1. Field of the Invention
The present invention relates generally to electromagnetic heating devices and, more specifically, to improved induction heating devices and methods employing same.
2. Description of the Related Art
There currently exists a wide number and variety of induction heating devices. One such induction heating device is described in U.S. Pat. No. 4,521,659, issued to Buckley et al. on Jun. 4, 1985. The heating gun described therein uses a tank circuit which includes a capacitor and an inductor coil. The inductor coil is wrapped around a U-shaped pole piece which has a gap formed between the ends thereof. The capacitor of the tank circuit is connected to a power supply which provides an alternating current of predetermined frequency.
The aforementioned patent describes a technique of joining two sheets of material by placing a susceptor, such as a wire screen, between the sheets with adhesive therebetween. The heating gun is positioned above the two sheets and the screen with the ends of the pole piece touching one of the sheets and with a gap of the pole piece located above the area where the sheets are to be joined. An alternating current from the power source enters the tank circuit and the capacitor increases the Q of the tank circuit, in turn increasing the current flow through the inductor coil. Direction of the current along the inductor coil reverses at each cycle of alternating current. The current flow in the inductor coil creates a magnetic flux within the turns of the coil. The flux is picked up by the pole piece and carried to either of the two ends. The flux then jumps to the susceptor rather than across the gap to the other of the two ends. Since the sheets of material are transparent to magnetic flux, the flux is easily transferred to the screen through the sheets. The rapidly changing direction of current in the coil causes the flux to change constantly in magnitude and direction. This is also true in the metal screen as well as in the pole piece. Hysteresis creates eddy currents in the screen which result in heat being generated in the screen.

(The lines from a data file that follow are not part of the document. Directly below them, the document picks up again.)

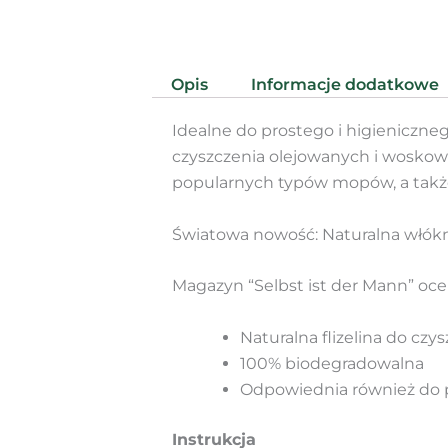
Opis
Informacje dodatkowe
Idealne do prostego i higieniczne
czyszczenia olejowanych i woskow
popularnych typów mopów, a także
Światowa nowość: Naturalna włók
Magazyn “Selbst ist der Mann” ocen
Naturalna flizelina do czy
100% biodegradowalna
Odpowiednia również do
Instrukcja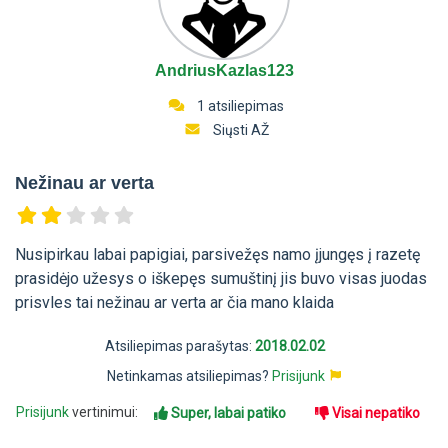
AndriusKazlas123
1 atsiliepimas
Siųsti AŽ
Nežinau ar verta
Nusipirkau labai papigiai, parsivežęs namo įjungęs į razetę
prasidėjo užesys o iškepęs sumuštinį jis buvo visas juodas
prisvles tai nežinau ar verta ar čia mano klaida
Atsiliepimas parašytas:
2018.02.02
Netinkamas atsiliepimas?
Prisijunk
Prisijunk
vertinimui:
Super, labai patiko
Visai nepatiko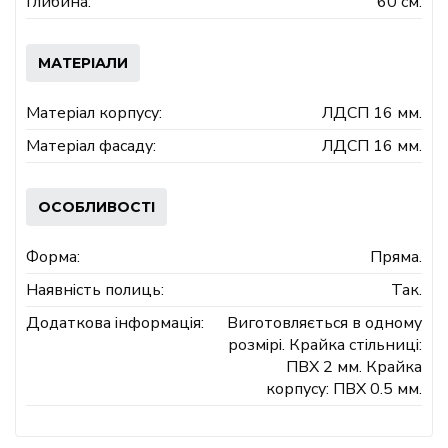
Глибина:
60 см.
МАТЕРІАЛИ
Матеріал корпусу:
ЛДСП 16 мм.
Матеріал фасаду:
ЛДСП 16 мм.
ОСОБЛИВОСТІ
Форма:
Пряма.
Наявність полиць:
Так.
Додаткова інформація:
Виготовляється в одному
розмірі. Крайка стільниці:
ПВХ 2 мм. Крайка
корпусу: ПВХ 0.5 мм.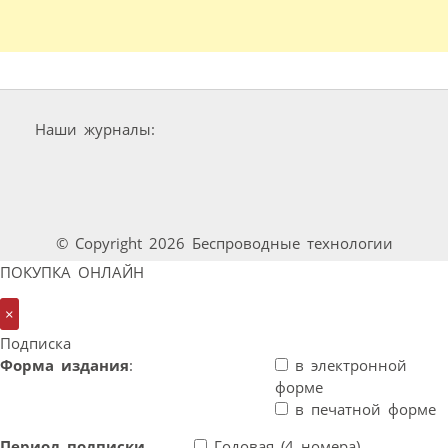
Наши журналы:
© Copyright 2026 Беспроводные технологии
ПОКУПКА ОНЛАЙН
×
Подписка
Форма издания
:
в электронной
форме
в печатной форме
Период подписки
Годовая (4 номера)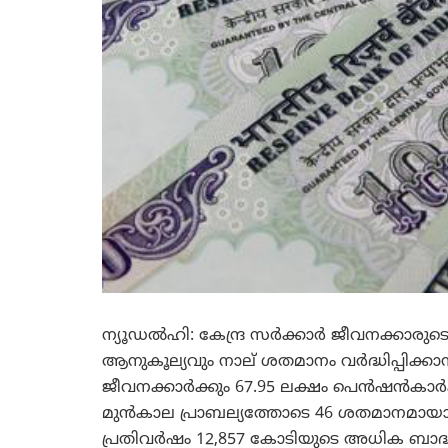
ന്യൂഡല്‍ഹി: കേന്ദ്ര സര്‍ക്കാര്‍ ജീവനക്കാ
ആനുകൂല്യവും നാല് ശതമാനം വര്‍ദ്ധിപ്പിക്കാന്
ജീവനക്കാര്‍ക്കും 67.95 ലക്ഷം പെന്‍ഷന്‍കാര്
മുന്‍കാല പ്രാബല്യത്തോടെ 46 ശതമാനമായാണ്
പ്രതിവര്‍ഷം 12,857
കോടിയുടെ അധിക ബാദ്ധ്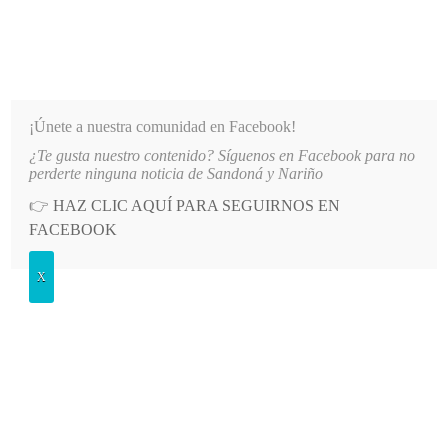
INFORMATIVO DEL GUAICO
Noticias de Nariño: política, cultura, deportes y más
¡Únete a nuestra comunidad en Facebook!
¿Te gusta nuestro contenido? Síguenos en Facebook para no
LIADOS DE EMSSANAR POR MILLONARIA DEUDA
LO MÁS RECIENTE
2026-08-07
AUTOR
perderte ninguna noticia de Sandoná y Nariño
👉
HAZ CLIC AQUÍ PARA SEGUIRNOS EN
POSTED
CULTURA
FACEBOOK
IN
Abren convocatoria de estímulos
X
culturales por $685 millones
JUEVES, 14 MAYO, 2026
LEAVE A COMMENT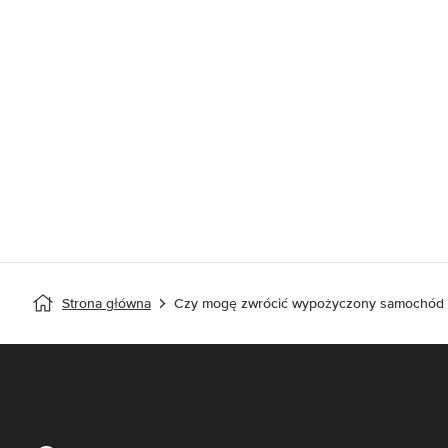
Strona główna
Czy mogę zwrócić wypożyczony samochód d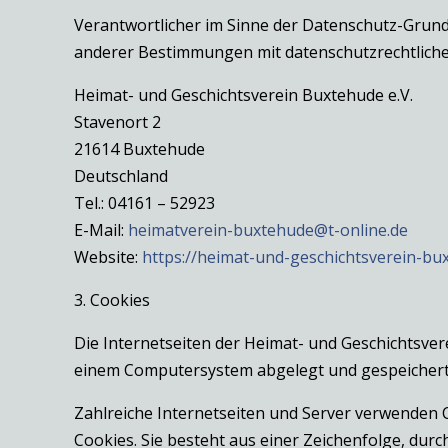
Verantwortlicher im Sinne der Datenschutz-Grun
anderer Bestimmungen mit datenschutzrechtlichem
Heimat- und Geschichtsverein Buxtehude e.V.
Stavenort 2
21614 Buxtehude
Deutschland
Tel.: 04161 – 52923
E-Mail:
heimatverein-buxtehude@t-online.de
Website:
https://heimat-und-geschichtsverein-bu
3. Cookies
Die Internetseiten der Heimat- und Geschichtsver
einem Computersystem abgelegt und gespeichert
Zahlreiche Internetseiten und Server verwenden C
Cookies. Sie besteht aus einer Zeichenfolge, du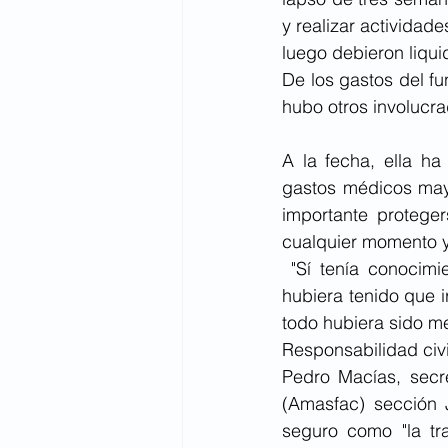
y realizar actividad
luego debieron liqui
De los gastos del fun
hubo otros involucra
A la fecha, ella h
gastos médicos mayo
importante proteger
cualquier momento y 
 "Sí tenía conocim
hubiera tenido que 
todo hubiera sido me
Responsabilidad civi
Pedro Macías, secr
(Amasfac) sección 
seguro como "la tr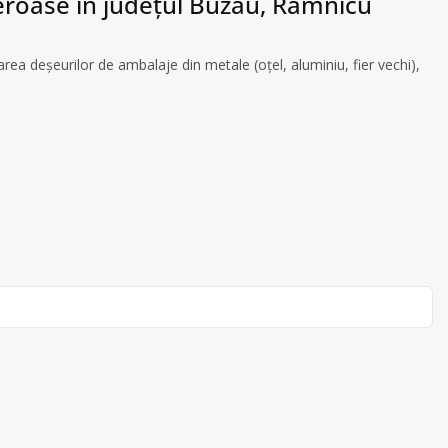
feroase în județul Buzău, Râmnicu
ea deșeurilor de ambalaje din metale (oțel, aluminiu, fier vechi),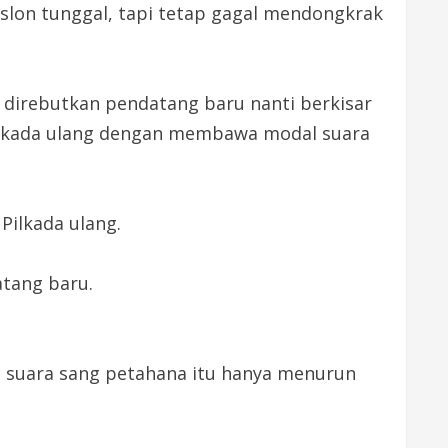
slon tunggal, tapi tetap gagal mendongkrak
n direbutkan pendatang baru nanti berkisar
 Pilkada ulang dengan membawa modal suara
Pilkada ulang.
atang baru.
4, suara sang petahana itu hanya menurun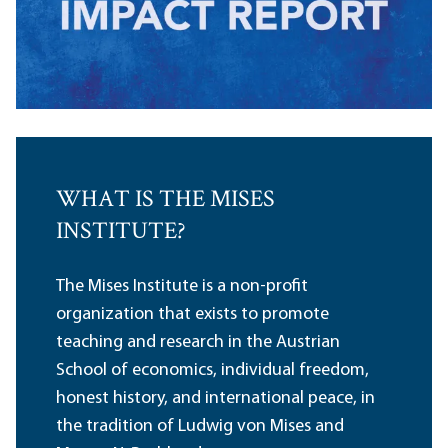
WHAT IS THE MISES
INSTITUTE?
The Mises Institute is a non-profit
organization that exists to promote
teaching and research in the Austrian
School of economics, individual freedom,
honest history, and international peace, in
the tradition of Ludwig von Mises and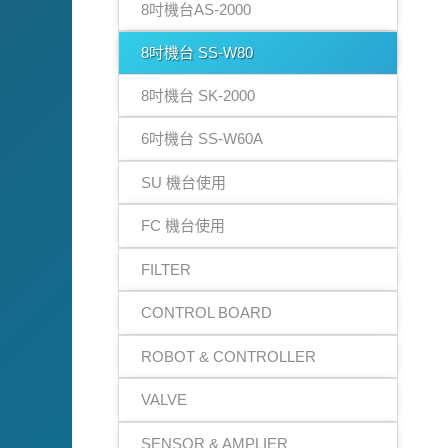
8吋機台AS-2000
8吋機台 SS-W80
8吋機台 SK-2000
6吋機台 SS-W60A
SU 機台使用
FC 機台使用
FILTER
CONTROL BOARD
ROBOT & CONTROLLER
VALVE
SENSOR & AMPLIER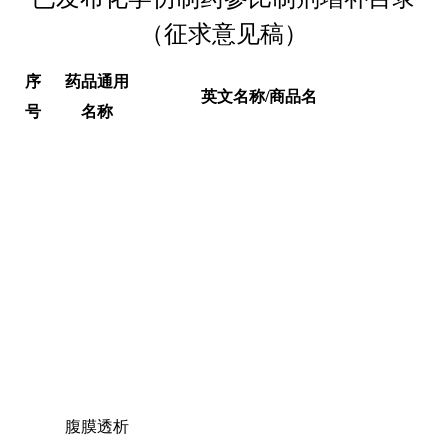
（征求意见稿）
序
药品通用
英文名称
/
商品名
号
名称
腹膜透析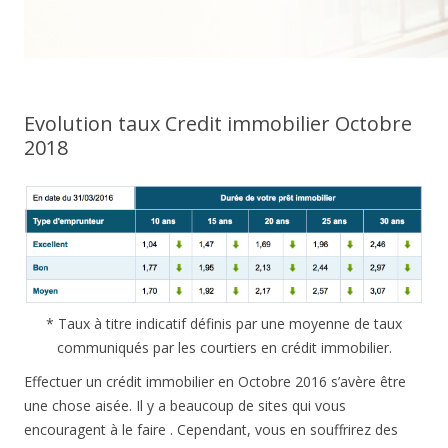
Evolution taux Credit immobilier Octobre
2018
* Taux à titre indicatif définis par une moyenne de taux
communiqués par les courtiers en crédit immobilier.
Effectuer un crédit immobilier en Octobre 2016 s’avère être
une chose aisée. Il y a beaucoup de sites qui vous
encouragent à le faire . Cependant, vous en souffrirez des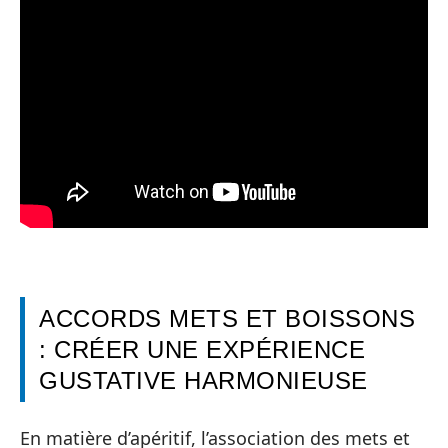
ACCORDS METS ET BOISSONS
: CRÉER UNE EXPÉRIENCE
GUSTATIVE HARMONIEUSE
En matière d’apéritif, l’association des mets et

Heat-to-shrink metal couplings and fittings have been used for flightline, depot, and battlefield repair of military aircraft hydraulic tubing. Military use of the couplings and fittings require a rapid and reliable heating device that is lightweight, portable and easy to use. A suitable heating device must provide a focused heat zone which generates elevated temperatures in a relatively short period of time and can maintain a predetermined temperature for a controlled period of time, if necessary. The desirability for all weather use limits the applicability of heating devices which require extensive fuel lines, wiring harnesses, power sources, etc. Moreover, aerospace applications would require the device to function efficiently and reliability in the hard vacuum of space.
Prior heating devices include open flame, forced hot air, chemical heat, and resistive heater devices. All of these techniques and devices suffer from one or more disadvantages, most significantly that of the potential for explosion when working around hazardous, inflammable fuels. Moreover, the aforementioned devices and techniques are difficult for a technician or a mechanic to handle with one hand, and are generally not capable of efficiently and effectively producing a uniform heat zone circumferentially around a cylindrical shrink fit coupling.
The aforementioned prior art heating devices and methods are also of limited usefulness in other areas, such as the joining of band saw blade ends, the soldering of thermocouple wires, and the heating of test materials to determine bond region separation strength.
Resistance blade brazing and annealing methods, for band saw blades, typically employ high power consumption, heavy weight and slow heating devices which result in high operating costs, non-portability, and deterioration of blade tensile strength. In addition, resistance brazing uses the blade as part of the electrical circuit which requires that the blade ends touch at the joint in order to provide circuit continuity and thus heat. Since metal expands when heating, buckling of the blade joint often occurs and a short blade life results. Open flame blade brazing and annealing devices produce combustion hazards, provide no control of heating cycle, and require trained and experienced personnel to operate. Moreover, open flame brazing normally results in blade scale formation, deformation of the blade joint and deterioration of the blade tensile strength. Heating of the blade during any blade joining process causes a hardening of the heated portion of the blade, thereby reducing blade flexibility and thus blade life.
With respect to annealing blade joints, proper annealing of the blade joint is required to soften and render the blade less brittle. Blade joint annealing is of particular concern to blade manufacturers who are seeking an economic and reliable means of providing this function.
With respect to thermocouples, a thermocouple is comprised of two wires of dissimilar metals joined at one end. The open circuit voltage is dependent on the junction temperature and the composition of the two metals. A thermocouple can be used over a range of temperatures and optimized for various atmospheres. Thermocouples are the most rugged temperature sensors available and can be fabricated by soldering or welding. In the past, electric welders and torches have been used to join the leads of the thermocouples. However, oxidation and fixturing are major drawbacks associated with the prior art.
With respect to materials testing, the heating devices and methods mentioned above have been used, but also suffer from various drawbacks. For example, the amount of time required to heat the materials is long and the power requirements are high when using electric heaters. About a half an hour or more is required to reach the test temperature. The time and power requirements, are major disadvantages when attempting to produce thermocouples on a commercially viable scale, or in the field for small repair operations.